Die Risiken im Zusammenhang mit dem Aufkommen und der Ausbreitung von COVID-19-Varianten unterstreichen die Bedeutung einer weiteren Beschleunigung der Impfkampagnen. Wirtschaftliche Risiken sind insbesondere mit der Frage verbunden, wie Privathaushalte und Unternehmen auf Änderungen der Beschränkungen reagieren.
Die Inflation könnte höher ausfallen als in der Prognose angenommen, falls die Angebotsengpässe länger anhalten und der Preisdruck stärker auf die Verbraucherpreise durchschlägt.
Hintergrund
Die Prognose basiert auf einer Reihe technischer Annahmen in Bezug auf Wechselkurse, Zinssätze und Rohstoffpreise mit Stichtag 26. Juni. Bei allen anderen herangezogenen Daten, wie etwa den Annahmen zu staatlichen Maßnahmen, wurden in dieser Prognose Informationen bis einschließlich 28. Juni berücksichtigt. Den Projektionen liegt die Annahme einer unveränderten Politik zugrunde, es sei denn, es wurden glaubwürdig konkrete neue politische Maßnahmen angekündigt.

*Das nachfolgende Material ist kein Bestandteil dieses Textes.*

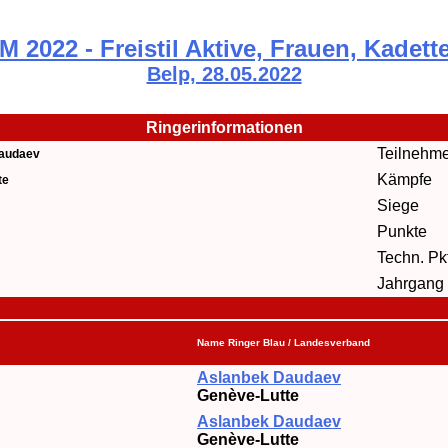
M 2022 - Freistil Aktive, Frauen, Kadett
Belp, 28.05.2022
Ringerinformationen
Teilnehm
audaev
Kämpfe
te
Siege
Punkte
Techn. Pkt
Jahrgang
Name Ringer Blau / Landesverband
Aslanbek Daudaev
Genève-Lutte
Aslanbek Daudaev
Genève-Lutte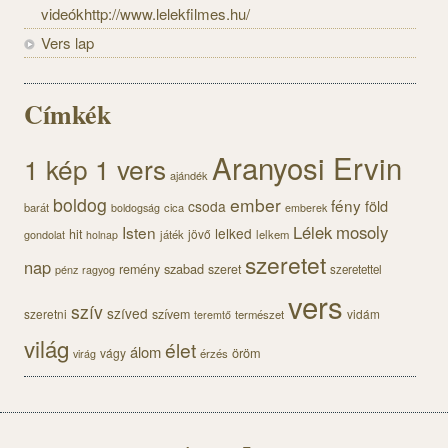
videókhttp://www.lelekfilmes.hu/
Vers lap
Címkék
Aranyosi Ervin
1 kép 1 vers
ajándék
boldog
ember
fény
föld
csoda
barát
cica
boldogság
emberek
Lélek
mosoly
Isten
lelked
hit
jövő
gondolat
játék
lelkem
holnap
szeretet
nap
szabad
remény
szeret
pénz
szeretettel
ragyog
vers
szív
szíved
szeretni
szívem
vidám
természet
teremtő
világ
élet
álom
öröm
vágy
érzés
virág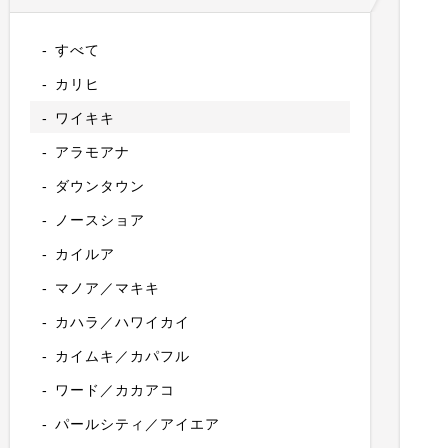
すべて
カリヒ
ワイキキ
アラモアナ
ダウンタウン
ノースショア
カイルア
マノア／マキキ
カハラ／ハワイカイ
カイムキ／カパフル
ワード／カカアコ
パールシティ／アイエア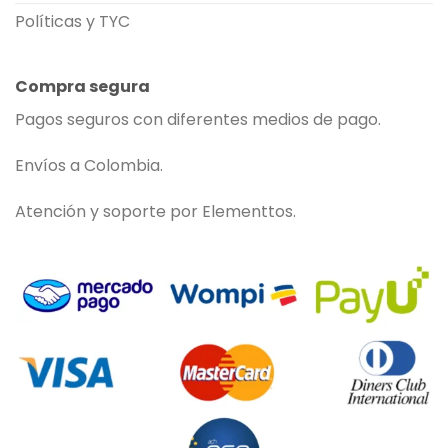
Políticas y TYC
Compra segura
Pagos seguros con diferentes medios de pago.
Envíos a Colombia.
Atención y soporte por Elementtos.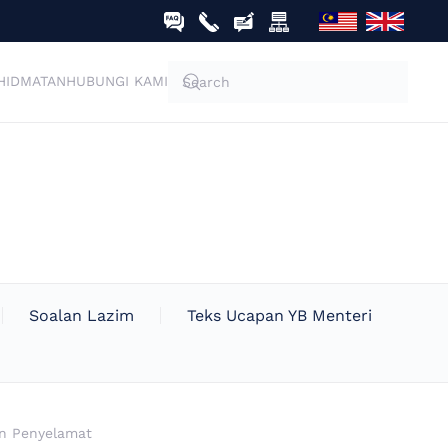
HIDMATAN
HUBUNGI KAMI
Soalan Lazim
Teks Ucapan YB Menteri
an Penyelamat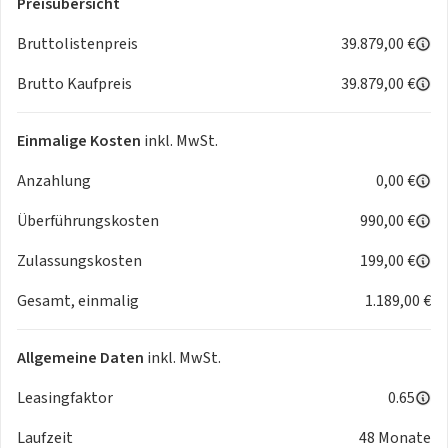
Preisübersicht
- Navigationsfunktion Discover Media inkl. Streaming &
Internet (Touchscreen-Farbdisplay)
Bruttolistenpreis
39.879,00 €
Technik & Sicherheit:
Brutto Kaufpreis
39.879,00 €
- Abbiege- und Allwetterlicht / Schlechtwetter-Licht
- Airbag Fahrer-/Beifahrerseite, Beifahrerairbag abschaltbar
- Automatische Fahrlichtschaltung mit Leaving Home /
Einmalige Kosten
inkl. MwSt.
Coming-Home-Lichtfunktion, Tagfahrlicht LED
Anzahlung
0,00 €
- Außenspiegel elektr. verstell-, heiz- und anklappbar mit
Spiegelabsenkung rechts
Überführungskosten
990,00 €
- Fensterheber elektrisch vorn und hinten
- Heckleuchten LED, Blinkleuchten dynamisch
Zulassungskosten
199,00 €
- Isofix-Aufnahmen für Kindersitz an Beifahrersitz und
Gesamt, einmalig
1.189,00 €
Rücksitz (inkl. i-Size-Kindersitze)
- Kopf-Airbag-System vorn und hinten inkl. Seitenairbag
vorn
Allgemeine Daten
inkl. MwSt.
- Matrix-LED-Scheinwerfer (IQ.Light)
- Notrufsystem
Leasingfaktor
0.65
- Schadstoffarm nach Abgasnorm Euro 6e
Laufzeit
48 Monate
- Servolenkung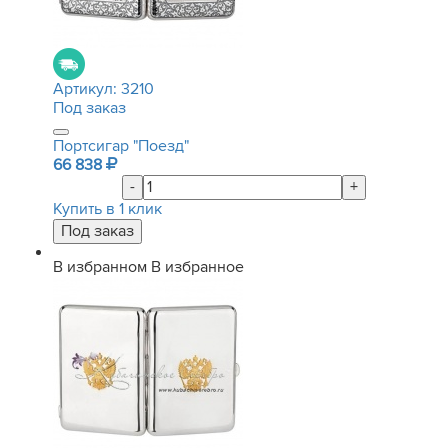
Артикул:
3210
Под заказ
Портсигар "Поезд"
66 838
-
+
Купить в 1 клик
В избранном
В избранное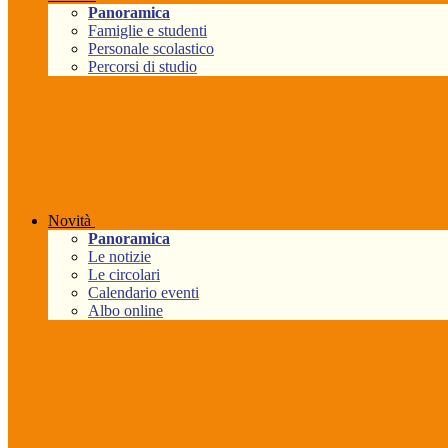
Panoramica
Famiglie e studenti
Personale scolastico
Percorsi di studio
Novità
Panoramica
Le notizie
Le circolari
Calendario eventi
Albo online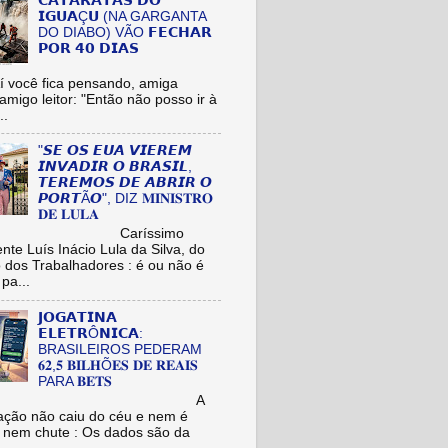
𝗖𝗔𝗧𝗔𝗥𝗔𝗧𝗔𝗦 𝗗𝗢
𝗜𝗚𝗨𝗔Ç𝗨 (NA GARGANTA
DO DIABO) VÃO 𝗙𝗘𝗖𝗛𝗔𝗥
𝗣𝗢𝗥 𝟰𝟬 𝗗𝗜𝗔𝗦
cê fica pensando, amiga
/amigo leitor: "Então não posso ir à
..
"𝙎𝙀 𝙊𝙎 𝙀𝙐𝘼 𝙑𝙄𝙀𝙍𝙀𝙈
𝙄𝙉𝙑𝘼𝘿𝙄𝙍 𝙊 𝘽𝙍𝘼𝙎𝙄𝙇,
𝙏𝙀𝙍𝙀𝙈𝙊𝙎 𝘿𝙀 𝘼𝘽𝙍𝙄𝙍 𝙊
𝙋𝙊𝙍𝙏Ã𝙊", DIZ 𝐌𝐈𝐍𝐈𝐒𝐓𝐑𝐎
𝐃𝐄 𝐋𝐔𝐋𝐀
aríssimo
nte Luís Inácio Lula da Silva, do
o dos Trabalhadores : é ou não é
pa...
𝗝𝗢𝗚𝗔𝗧𝗜𝗡𝗔
𝗘𝗟𝗘𝗧𝗥Ô𝗡𝗜𝗖𝗔:
BRASILEIROS PEDERAM
𝟔𝟐,𝟓 𝐁𝐈𝐋𝐇Õ𝐄𝐒 𝐃𝐄 𝐑𝐄𝐀𝐈𝐒
PARA 𝐁𝐄𝐓𝐒
A
ação não caiu do céu e nem é
 nem chute : Os dados são da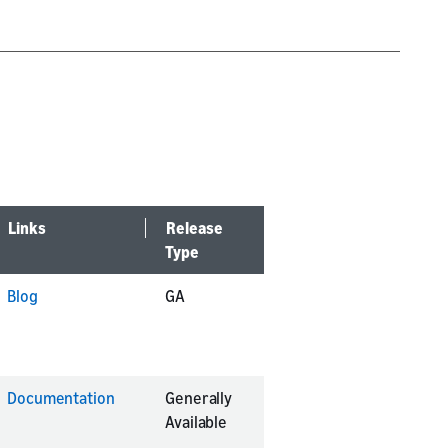
Links
Release
Type
Blog
GA
Documentation
Generally
Available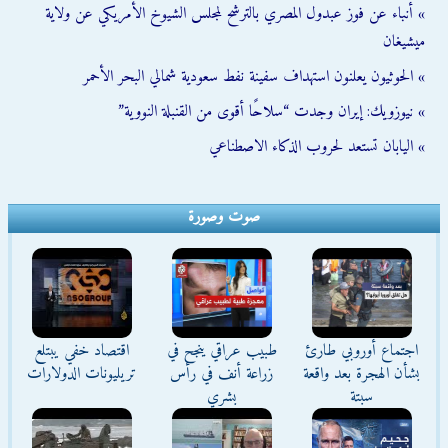
» أنباء عن فوز عبدول المصري بالترشح لمجلس الشيوخ الأمريكي عن ولاية
ميشيغان
» الحوثيون يعلنون استهداف سفينة نفط سعودية شمالي البحر الأحمر
» نيوزويك: إيران وجدت “سلاحًا أقوى من القنبلة النووية”
» اليابان تستعد لحروب الذكاء الاصطناعي
صوت وصورة
اجتماع أوروبي طارئ
طبيب عراقي ينجح في
اقتصاد خفي يبتلع
بشأن الهجرة بعد واقعة
زراعة أنف في رأس
تريليونات الدولارات
سبتة
بشري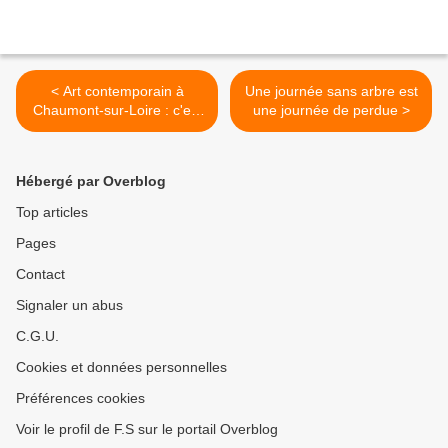
< Art contemporain à
Une journée sans arbre est
Chaumont-sur-Loire : c'est
une journée de perdue >
la saison
Hébergé par Overblog
Top articles
Pages
Contact
Signaler un abus
C.G.U.
Cookies et données personnelles
Préférences cookies
Voir le profil de F.S sur le portail Overblog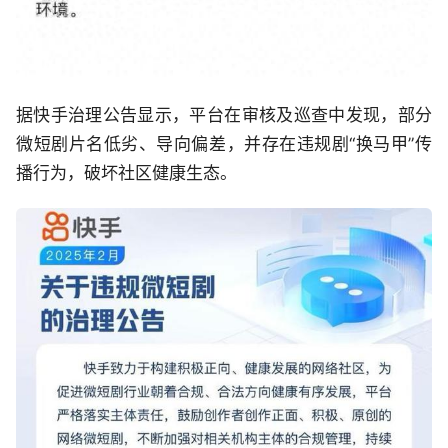
据快手治理公告显示，平台在审核及巡查中发现，部分
微短剧片名低劣、导向偏差，并存在违规剧“换马甲”传
播行为，破坏社区健康生态。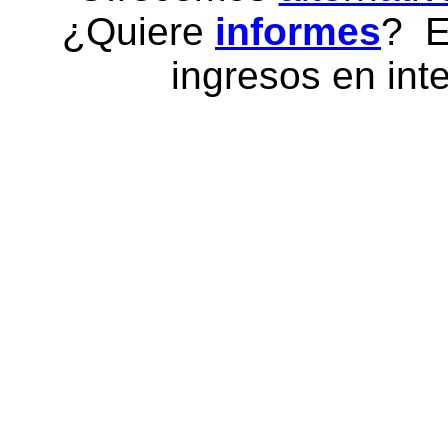
¿Quiere
informes
? E
ingresos en inte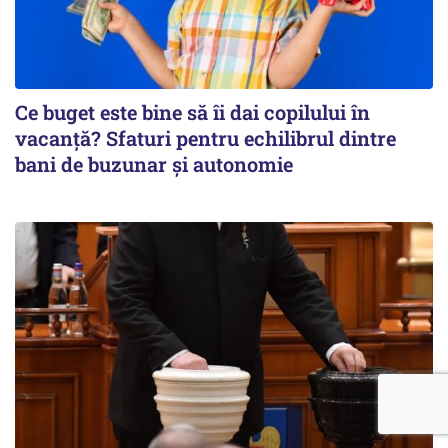
Ce buget este bine să îi dai copilului în
vacanță? Sfaturi pentru echilibrul dintre
bani de buzunar și autonomie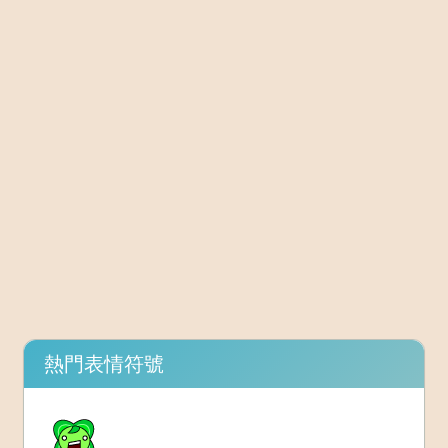
熱門表情符號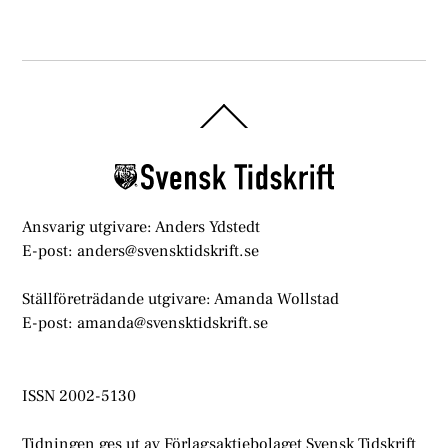
Back
To
Top
Ansvarig utgivare: Anders Ydstedt
E-post: anders@svensktidskrift.se
Ställföreträdande utgivare: Amanda Wollstad
E-post: amanda@svensktidskrift.se
ISSN 2002-5130
Tidningen ges ut av Förlagsaktiebolaget Svensk Tidskrift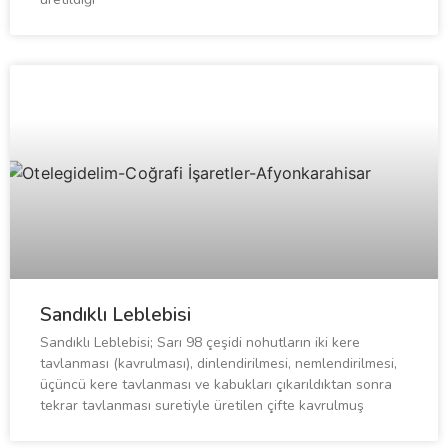
Sandıklı Leblebisi
Sandıklı Leblebisi; Sarı 98 çeşidi nohutların iki kere
tavlanması (kavrulması), dinlendirilmesi, nemlendirilmesi,
üçüncü kere tavlanması ve kabukları çıkarıldıktan sonra
tekrar tavlanması suretiyle üretilen çifte kavrulmuş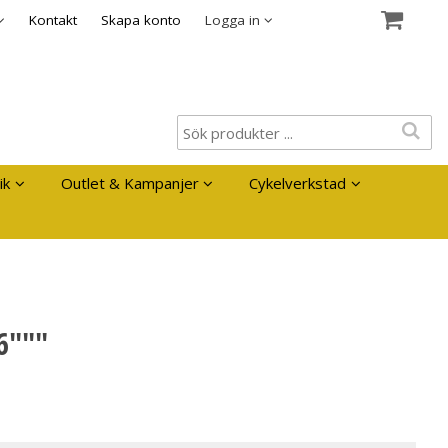
es
Kontakt
Skapa konto
Logga in
ik
Outlet & Kampanjer
Cykelverkstad
6"""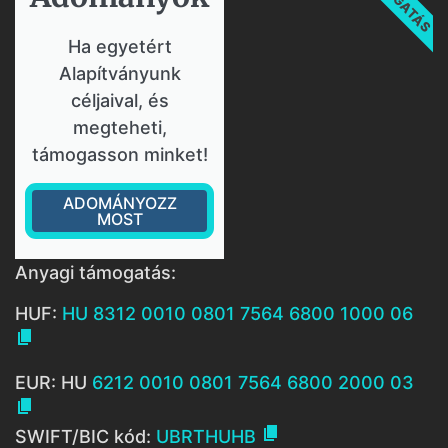
Ha egyetért
Alapítványunk
céljaival, és
megteheti,
támogasson minket!
ADOMÁNYOZZ
MOST
Anyagi támogatás:
HUF:
HU 8312 0010 0801 7564 6800 1000 06

EUR: HU
6212 0010 0801 7564 6800 2000 03


SWIFT/BIC kód:
UBRTHUHB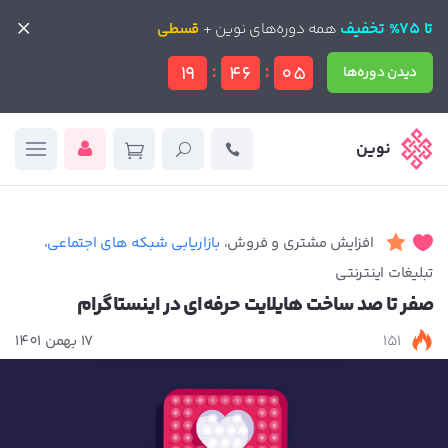
تا 75% تخفیف
تا 75% تخفیف
همه دوره‌های نوین +
همه دوره‌های نوین +
قسطی
قسطی
:
:
19
46
04
دیدن دوره‌ها
دیدن دوره‌ها
نوین
افزایش مشتری و فروش
،
بازاریابی شبکه های اجتماعی
،
تبلیغات اینترنتی
صفر تا صد ساخت هایلایت حرفه‌ای در اینستاگرام
151
17 بهمن 1401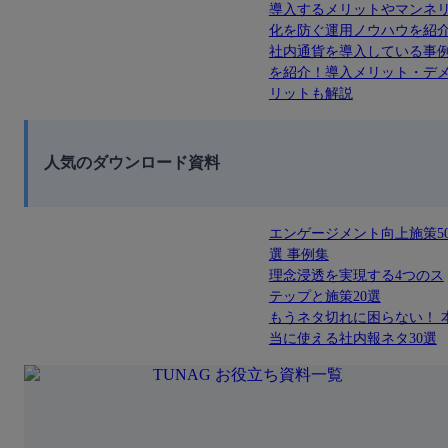
導入するメリットやマンネ
化を防ぐ運用ノウハウを紹
社内通貨を導入している事
を紹介！導入メリット・デ
リットも解説
人気のダウンロード資料
エンゲージメント向上施策5
選 事例集
理念浸透を実現する4つのス
テップと施策20選
もうネタ切れに困らない！ 
当に使える社内報ネタ30選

Die Europäische Kommission veröffentlicht jedes Jahr zwei umfassende Prognosen (im Frühjahr und im Herbst) und zwei Zwischenprognosen (im Winter und im Sommer). Die Zwischenprognosen enthalten jährliche und vierteljährliche BIP- und Inflationszahlen für das laufende und das folgende Jahr für alle Mitgliedstaaten sowie die aggregierten Zahlen für die EU insgesamt und für das Euro-Währungsgebiet.